Picture a tray. On the tray is an assortment of shapes: some cubes, others spheres. The shapes are made from a variety of different materials and represent an assortment of sizes. In total there are, perhaps, eight objects. My question: “Looking at the objects, are there an equal number of large things and metal spheres?”
It’s not a trick question. The fact that it sounds as if it is is proof positive of just how simple it actually is. It’s the kind of question that a preschooler could most likely answer with ease. But it’s next to impossible for today’s state-of-the-art neural networks. This needs to change. And it needs to happen by reinventing artificial intelligence as we know it.
That’s not my opinion; it’s the opinion of David Cox, director of the MIT-IBM Watson A.I. Lab in Cambridge, MA. In a previous life, Cox was a professor at Harvard University, where his team used insights from neuroscience to help build better brain-inspired machine learning computer systems. In his current role at IBM, he oversees work on the company’s Watson A.I. platform. Watson, for those who don’t know, was the A.I. which famously defeated two of the top game show players in history at TV quiz show Jeopardy. Watson also happens to be a primarily machine learning system, trained using masses of data as opposed to human-derived rules.

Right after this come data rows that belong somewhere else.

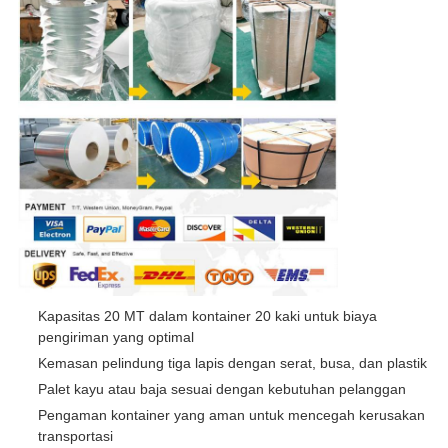
Kapasitas 20 MT dalam kontainer 20 kaki untuk biaya
pengiriman yang optimal
Kemasan pelindung tiga lapis dengan serat, busa, dan plastik
Palet kayu atau baja sesuai dengan kebutuhan pelanggan
Pengaman kontainer yang aman untuk mencegah kerusakan
transportasi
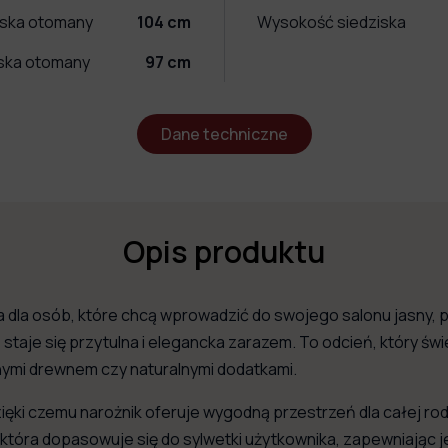
iska otomany
104
cm
Wysokość siedziska
iska otomany
97
cm
Dane techniczne
Opis produktu
 dla osób, które chcą wprowadzić do swojego salonu jasny,
eń staje się przytulna i elegancka zarazem. To odcień, który
onymi drewnem czy naturalnymi dodatkami.
zięki czemu narożnik oferuje wygodną przestrzeń dla całej ro
tóra dopasowuje się do sylwetki użytkownika, zapewniając j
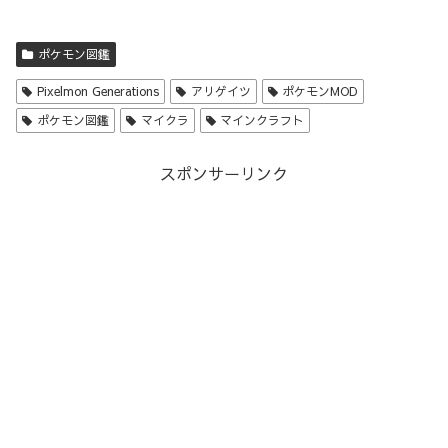
ポケモン図鑑
Pixelmon Generations
アリゲイツ
ポケモンMOD
ポケモン図鑑
マイクラ
マインクラフト
スポンサーリンク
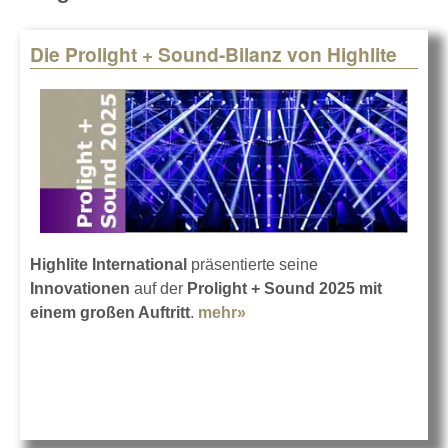
Die Prolight + Sound-Bilanz von Highlite
Highlite International
präsentierte seine
Innovationen
auf der
Prolight + Sound 2025 mit
einem großen Auftritt
.
mehr»
about Die Prolight +
Sound-Bilanz von Highlite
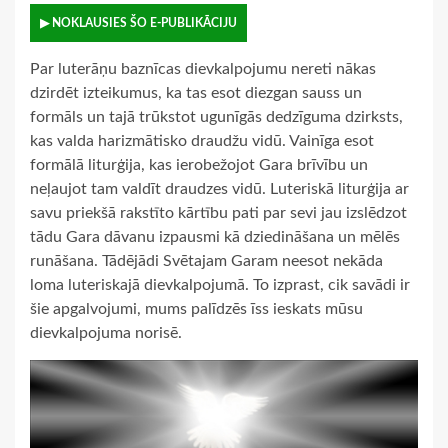
▶ NOKLAUSIES ŠO E-PUBLIKĀCIJU
Par luterāņu baznīcas dievkalpojumu nereti nākas
dzirdēt izteikumus, ka tas esot diezgan sauss un
formāls un tajā trūkstot ugunīgās dedzīguma dzirksts,
kas valda harizmātisko draudžu vidū. Vainīga esot
formālā liturģija, kas ierobežojot Gara brīvību un
neļaujot tam valdīt draudzes vidū. Luteriskā liturģija ar
savu priekšā rakstīto kārtību pati par sevi jau izslēdzot
tādu Gara dāvanu izpausmi kā dziedināšana un mēlēs
runāšana. Tādējādi Svētajam Garam neesot nekāda
loma luteriskajā dievkalpojumā. To izprast, cik savādi ir
šie apgalvojumi, mums palīdzēs īss ieskats mūsu
dievkalpojuma norisē.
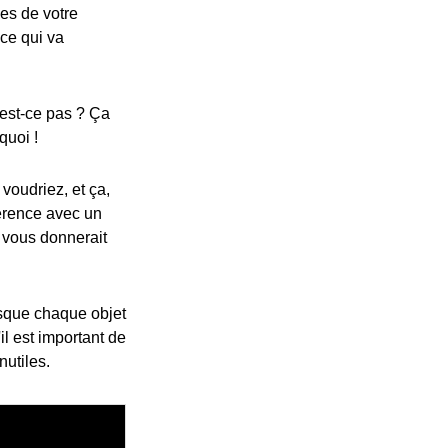
ces de votre
ce qui va
'est-ce pas ? Ça
quoi !
voudriez, et ça,
férence avec un
 vous donnerait
pasque chaque objet
il est important de
nutiles.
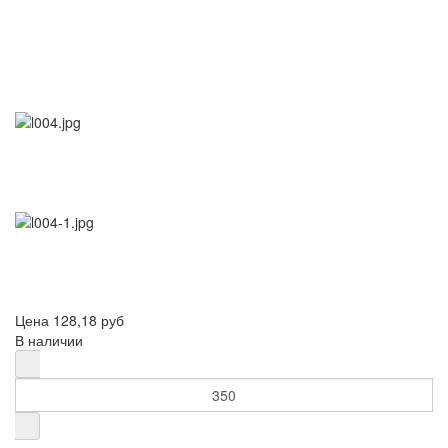
Цена
128,18 руб
В наличии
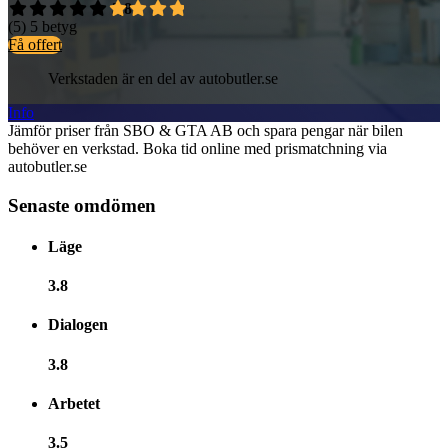
3,8
(5)
5 betyg
Få offert
Verkstaden är en del av autobutler.se
Info
Jämför priser från SBO & GTA AB och spara pengar när bilen
behöver en verkstad. Boka tid online med prismatchning via
autobutler.se
Senaste omdömen
Läge
3.8
Dialogen
3.8
Arbetet
3.5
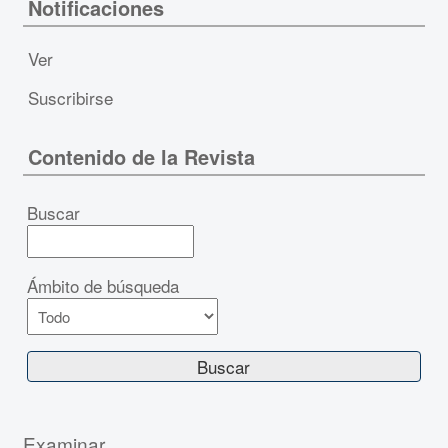
Notificaciones
Ver
Suscribirse
Contenido de la Revista
Buscar
Ámbito de búsqueda
Examinar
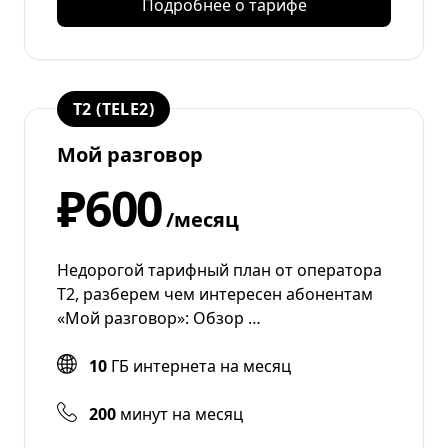
Подробнее о тарифе
T2 (TELE2)
Мой разговор
₽600
/месяц
Недорогой тарифный план от оператора
T2, разберем чем интересен абонентам
«Мой разговор»: Обзор …
10
ГБ интернета на месяц
200
минут на месяц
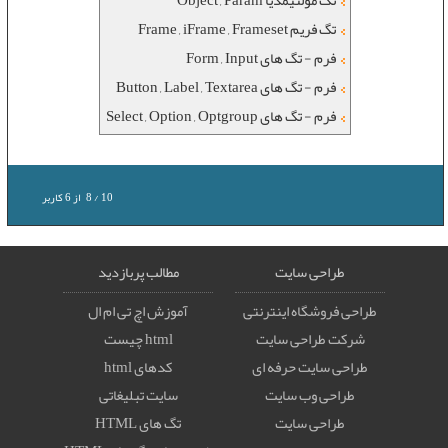
تگ مولتیمدیا Object , Param
تگ فریم Frame , iFrame , Frameset
فرم - تگ های Form , Input
فرم - تگ های Button , Label , Textarea
فرم - تگ های Select , Option , Optgroup
10
/
8
از
6
کاربر
طراحی سایت
مطالب پربازدید
طراحی فروشگاه اینترنتی
آموزش اچ تی ام ال
شرکت طراحی سایت
html چیست
طراحی سایت حرفه ای
کدهای html
طراحی وب سایت
سایت تبلیغاتی
طراحی سایت
تگ های HTML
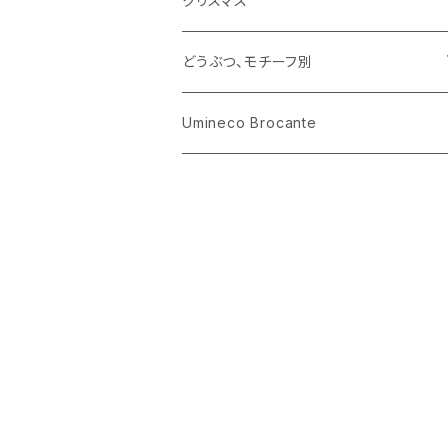
クリスマス
ハリネズミ
グラス
プレート
ホーロー
どうぶつ、モチーフ別
おままごと
花びん
メタル
くま、ベア
Umineco Brocante
小物入れ
お菓子の型
プラスチック
うさぎ
調理器具
ピューター
ねこ、ネコ
イヌ、いぬ
ことり、にわとり
ハリネズミ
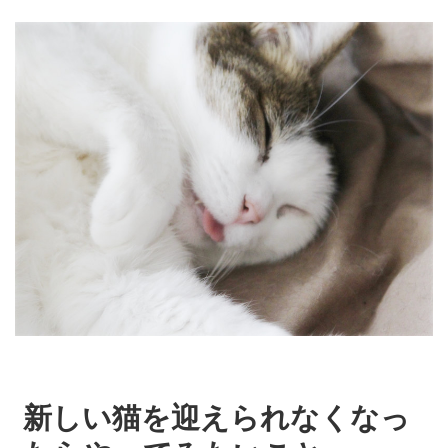
新しい猫を迎えられなくなっ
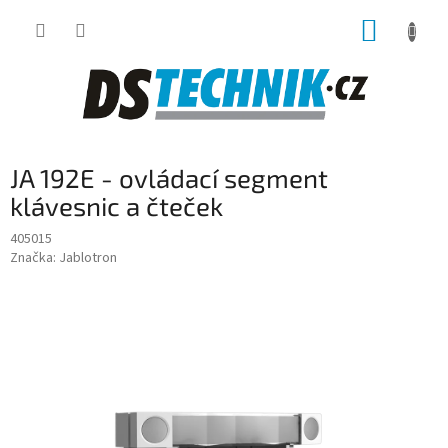
Přejít
NÁKUP
na
obsah
KOŠÍK
JA 192E - ovládací segment
klávesnic a čteček
405015
Značka:
Jablotron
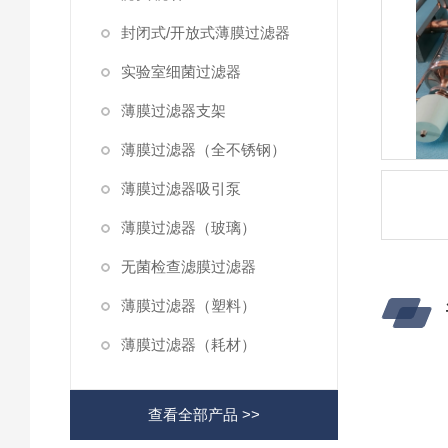
封闭式/开放式薄膜过滤器
实验室细菌过滤器
薄膜过滤器支架
薄膜过滤器（全不锈钢）
薄膜过滤器吸引泵
薄膜过滤器（玻璃）
无菌检查滤膜过滤器
薄膜过滤器（塑料）
薄膜过滤器（耗材）
查看全部产品 >>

So when Cox says that the world need to rethink A.I. as it heads into a new decade, it sounds kind of strange. After all, the 2010s has been arguably the most successful ten-year in A.I. history: a period in which breakthroughs happen seemingly weekly, and with no frosty hint of an A.I. winter in sight. This is exactly why he thinks A.I. needs to change, however. And his suggestion for that change, a currently obscure term called “neuro-symbolic A.I.,” could well become one of those phrases we’re intimately acquainted with by the time the 2020s come to an end.
The rise and fall of symbolic A.I.
Neuro-symbolic A.I. is not, strictly speaking, a totally new way of doing A.I. It’s a combination of two existing approaches to building thinking machines; ones which were once pitted against each as mortal enemies.
The “symbolic” part of the name refers to the first mainstream approach to creating artificial intelligence. From the 1950s through the 1980s, symbolic A.I. ruled supreme. To a symbolic A.I. researcher, intelligence is based on humans’ ability to understand the world around them by forming internal symbolic representations. They then create rules for dealing with these concepts, and these rules can be formalized in a way that captures everyday knowledge.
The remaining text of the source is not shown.